Russell Hunter, a Scottish-born Australian with extensive Pacific experience, has been granted a work permit for three years with the proviso that a local media person be trained to take over the post when the permit expires.
The Fiji Sun reported on 24 August 2000 following a report two days earlier by Fiji Television that Hunter had been granted a work permit.
Immigration and Home Affairs Minister Ratu Talemo Ratakele confirmed the granting of the work permit, according to the Fiji Sun.
The newspaper quoted the minister as saying: "Also noted was the fact that key posts needed to be taken up by overseas people to protect investments in our country."
Deposed Prime Minister Mahendra Chaudhry, the first Indo-Fijian national leader of the Pacific country, as Information Minister and his cabinet colleagues frequently clashed with the media during their year in government.
The Rupert Murdoch-owned Fiji Times was several times singled out for bitter criticism and at one stage was accused of "fanning the fires of sedition and racism", a charge the newspaper rejected.
The Chaudhry government was not popular with some sectors of the Fiji news media and ownership as it pursued policies against privatisation and which were perceived to be anti-business.

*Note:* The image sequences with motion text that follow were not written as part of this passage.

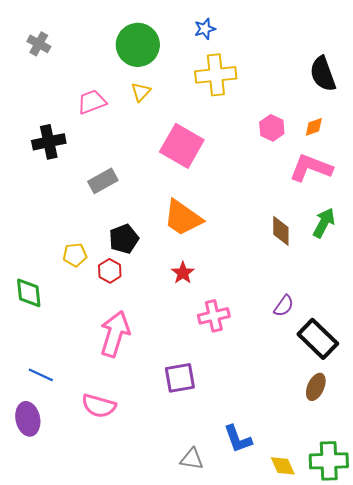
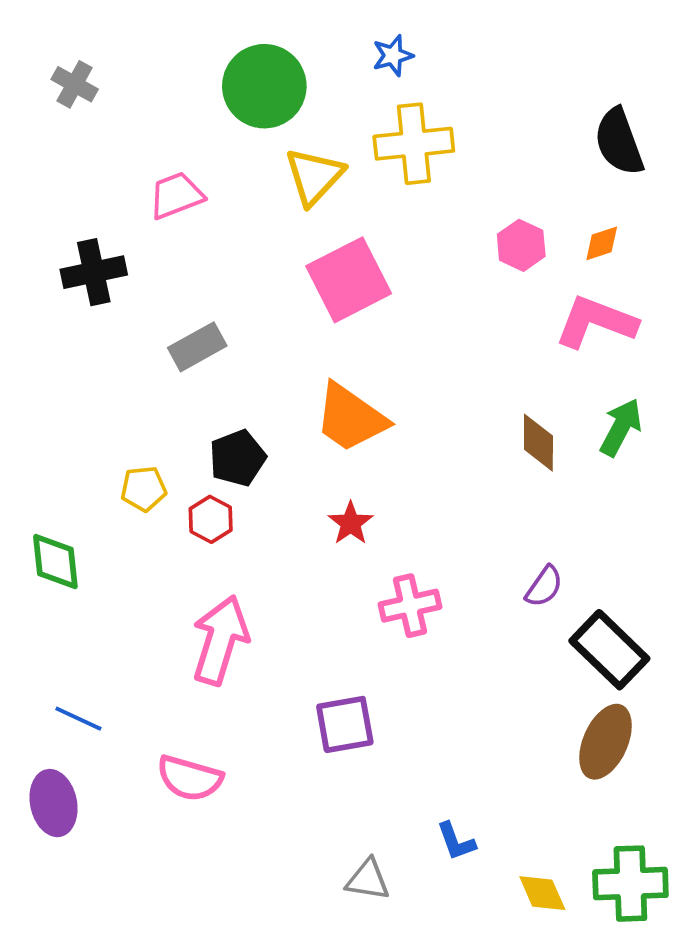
yellow triangle: (141, 92) -> (314, 176), moved, size x1.6
pink square: (182, 146) -> (349, 280), turned 33
brown ellipse: (316, 387) -> (606, 742), size x1.4
blue L-shape: (238, 439) -> (456, 841), size x0.7

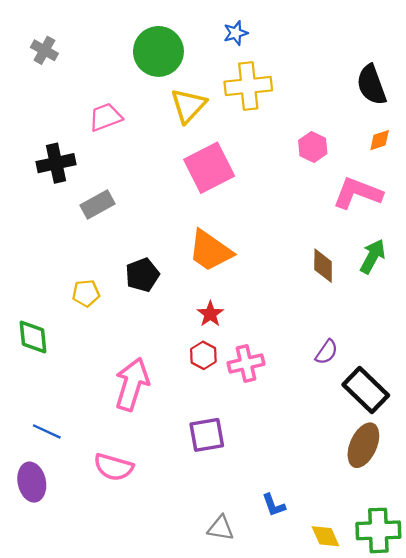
orange diamond: (602, 243) -> (380, 140), moved
gray rectangle: (197, 347) -> (97, 205), moved
red hexagon: (211, 519) -> (203, 355), moved

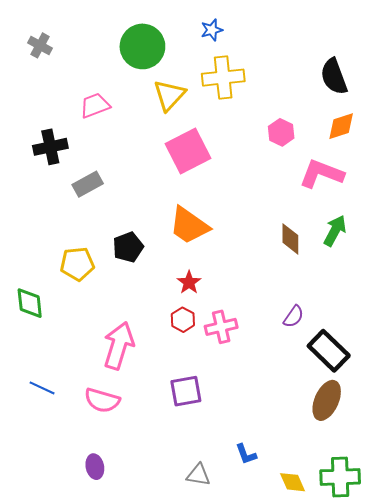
orange diamond: (380, 140) -> (341, 126), size x1.4
yellow pentagon: (86, 293) -> (77, 264), size x1.4
pink semicircle: (114, 467) -> (102, 400), moved
purple ellipse: (32, 482) -> (95, 467), moved, size x0.7

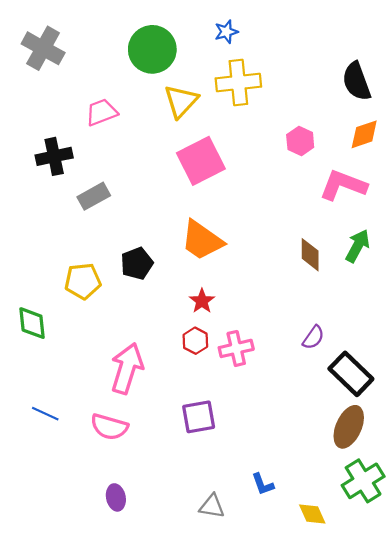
gray cross: (40, 45) -> (43, 48), size x1.6
purple ellipse: (95, 467) -> (116, 497), moved
green cross: (340, 477) -> (363, 481), moved, turned -30

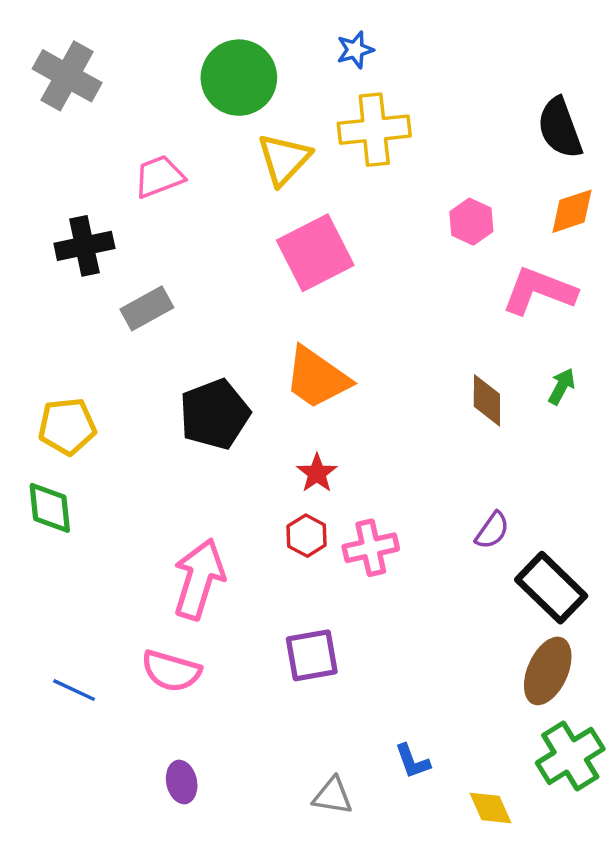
green arrow: (358, 246) -> (562, 386), size x0.7
black pentagon: (137, 263) -> (215, 414), size x1.4
yellow pentagon: (83, 281) -> (67, 426), moved
blue line: (45, 414) -> (74, 690), moved

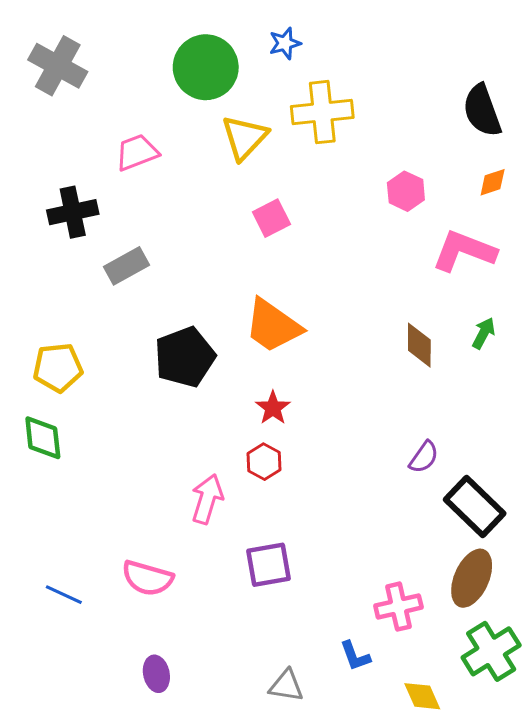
blue star: (355, 50) -> (285, 43), moved
orange diamond: (572, 211) -> (493, 182), size x0.7
pink square: (315, 253) -> (271, 218), size x0.6
pink cross: (371, 548) -> (398, 607), moved
pink arrow: (199, 579) -> (207, 499), moved, size x0.7

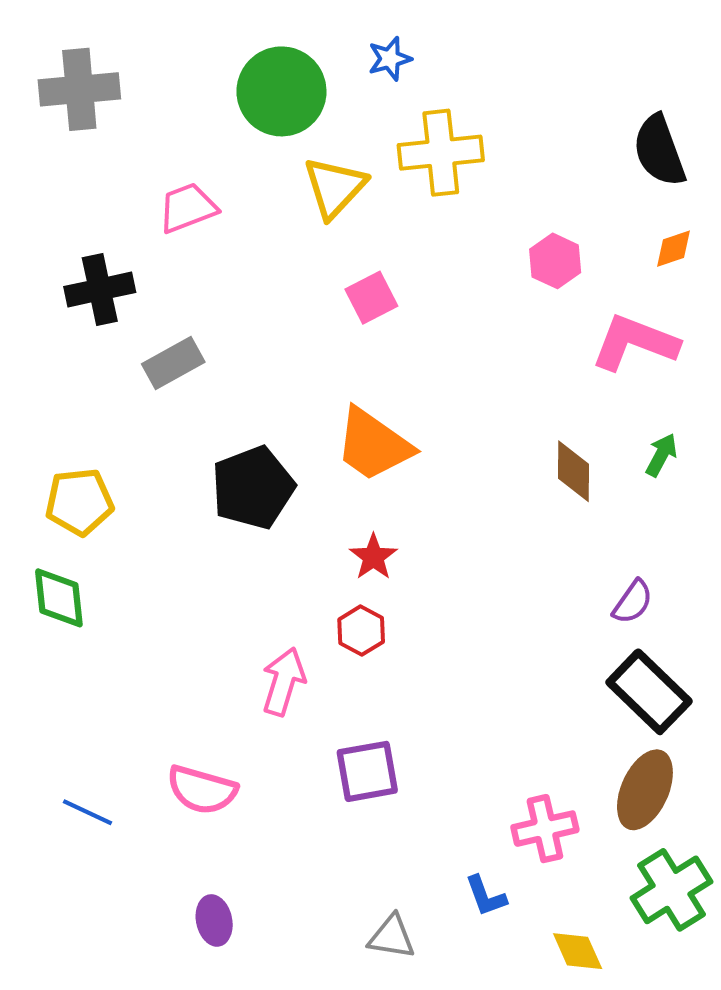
gray cross: (58, 66) -> (79, 89), turned -34
purple semicircle: (424, 457) -> (633, 602), moved

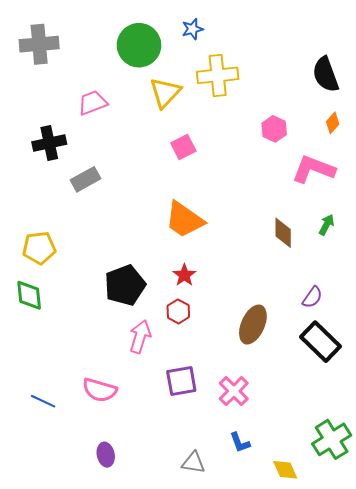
orange diamond: (674, 249) -> (333, 123), turned -30
black pentagon: (253, 488) -> (125, 285), moved
brown ellipse: (645, 790) -> (253, 325), moved
pink cross: (545, 829) -> (234, 391), moved, turned -32

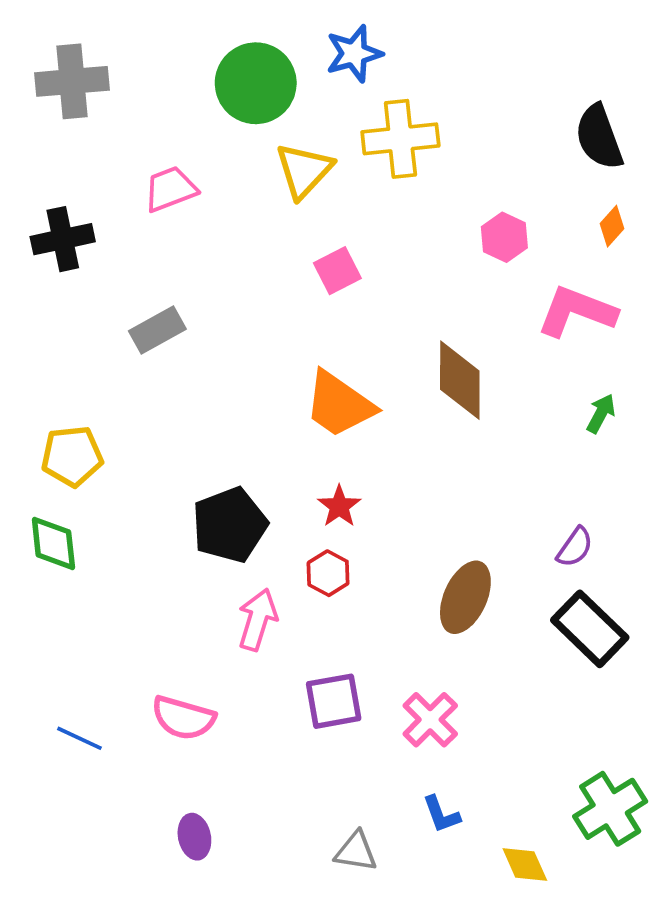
blue star: (192, 29) -> (354, 54), size x1.4
black cross: (49, 143) -> (63, 239), moved
brown diamond: (283, 233) -> (460, 380), moved, size x1.4

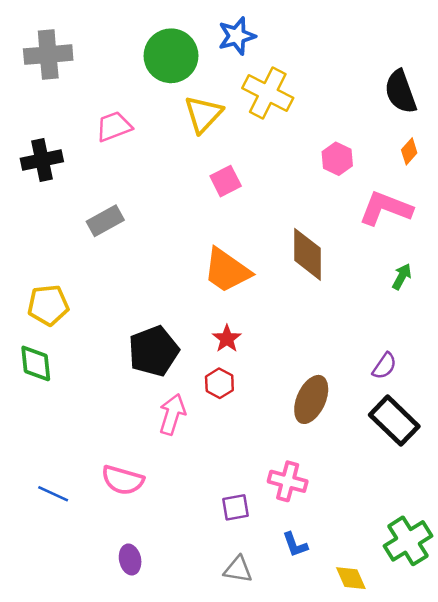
yellow cross: (400, 139) -> (268, 93), turned 33
purple square: (334, 701) -> (236, 507), moved, size x0.7
pink cross: (430, 720) -> (288, 481), turned -30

The deposed government gave priority to policies assisting the nation's high-level of poor and under-privileged urban and rural people.
On May 19, the Chaudhry government was overthrown at gunpoint by failed businessman George Speight and his rebels who claiming to be acting for "indigenous rights".

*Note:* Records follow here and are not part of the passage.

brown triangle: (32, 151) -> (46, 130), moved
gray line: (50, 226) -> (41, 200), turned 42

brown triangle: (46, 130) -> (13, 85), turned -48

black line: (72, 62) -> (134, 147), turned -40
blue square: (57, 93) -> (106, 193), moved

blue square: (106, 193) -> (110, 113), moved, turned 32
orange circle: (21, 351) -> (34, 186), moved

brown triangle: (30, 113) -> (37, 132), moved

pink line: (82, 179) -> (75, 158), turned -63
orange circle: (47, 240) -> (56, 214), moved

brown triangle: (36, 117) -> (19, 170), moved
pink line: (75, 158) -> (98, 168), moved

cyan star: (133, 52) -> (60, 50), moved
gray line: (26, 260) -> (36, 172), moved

Less than a month earlier, on April 26, the Fiji High Court rejected an attempt by The Fiji Times to quash the Chaudhry government's decision to refuse a work permit extension for Hunter and he left the country shortly after.
During the Fiji political crisis, local editors Netani Rika was acting editor of The Fiji Times and Samisoni Kakaivalu edited the sister paper, The Sunday Times.
The Fiji Times Ltd also owns two weekly vernacular newspapers, in the Fijian and Hindi languages, which are edited by local journalists.
The interim Information Minister and Communications Minister, Ratu Inoke Kubuabola, one of the conspirators in the 1987 coups, has faced allegations of being implicated in Speight's attempted coup.